MATERIALS PROVIDED =
+ + + + +
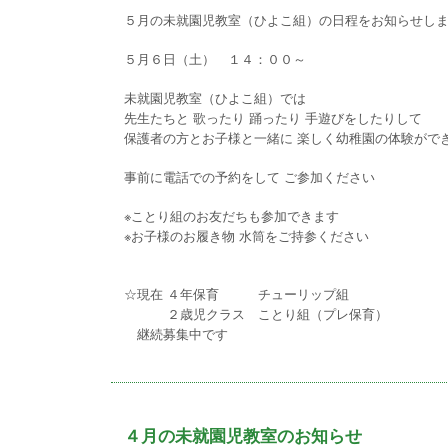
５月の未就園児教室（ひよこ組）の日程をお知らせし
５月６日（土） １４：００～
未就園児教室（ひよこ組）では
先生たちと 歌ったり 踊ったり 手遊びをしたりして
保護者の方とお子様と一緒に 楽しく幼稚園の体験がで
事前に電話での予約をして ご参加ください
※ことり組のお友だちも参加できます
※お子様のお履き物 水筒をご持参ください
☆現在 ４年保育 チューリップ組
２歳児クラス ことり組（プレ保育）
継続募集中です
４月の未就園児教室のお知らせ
+ + + + +
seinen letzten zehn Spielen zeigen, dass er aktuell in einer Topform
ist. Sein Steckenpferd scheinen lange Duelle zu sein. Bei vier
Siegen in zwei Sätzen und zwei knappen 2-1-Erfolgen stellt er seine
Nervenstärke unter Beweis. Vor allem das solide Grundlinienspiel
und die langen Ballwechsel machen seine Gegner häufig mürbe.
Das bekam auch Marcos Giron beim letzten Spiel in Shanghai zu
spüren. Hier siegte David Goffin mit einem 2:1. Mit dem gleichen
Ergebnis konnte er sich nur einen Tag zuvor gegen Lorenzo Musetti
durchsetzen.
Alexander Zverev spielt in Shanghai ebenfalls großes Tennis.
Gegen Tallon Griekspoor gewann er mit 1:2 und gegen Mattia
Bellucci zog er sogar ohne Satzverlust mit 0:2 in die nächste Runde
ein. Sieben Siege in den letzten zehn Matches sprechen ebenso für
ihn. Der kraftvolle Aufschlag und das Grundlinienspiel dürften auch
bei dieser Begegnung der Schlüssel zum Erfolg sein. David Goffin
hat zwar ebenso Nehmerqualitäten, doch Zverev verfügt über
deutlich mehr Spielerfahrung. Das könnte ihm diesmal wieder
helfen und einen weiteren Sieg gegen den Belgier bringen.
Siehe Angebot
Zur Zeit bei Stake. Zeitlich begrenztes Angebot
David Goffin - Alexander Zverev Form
+ + + + +
TASK =
Could you retype exactly the lines above, starting at the line that contains "deutlich mehr Spielerfahrung." and ending at the line that contains "David Goffin - Alexander Zverev Form", and nothing more?

ANSWER FOR THIS EXERCISE =
deutlich mehr Spielerfahrung. Das könnte ihm diesmal wieder
helfen und einen weiteren Sieg gegen den Belgier bringen.
Siehe Angebot
Zur Zeit bei Stake. Zeitlich begrenztes Angebot
David Goffin - Alexander Zverev Form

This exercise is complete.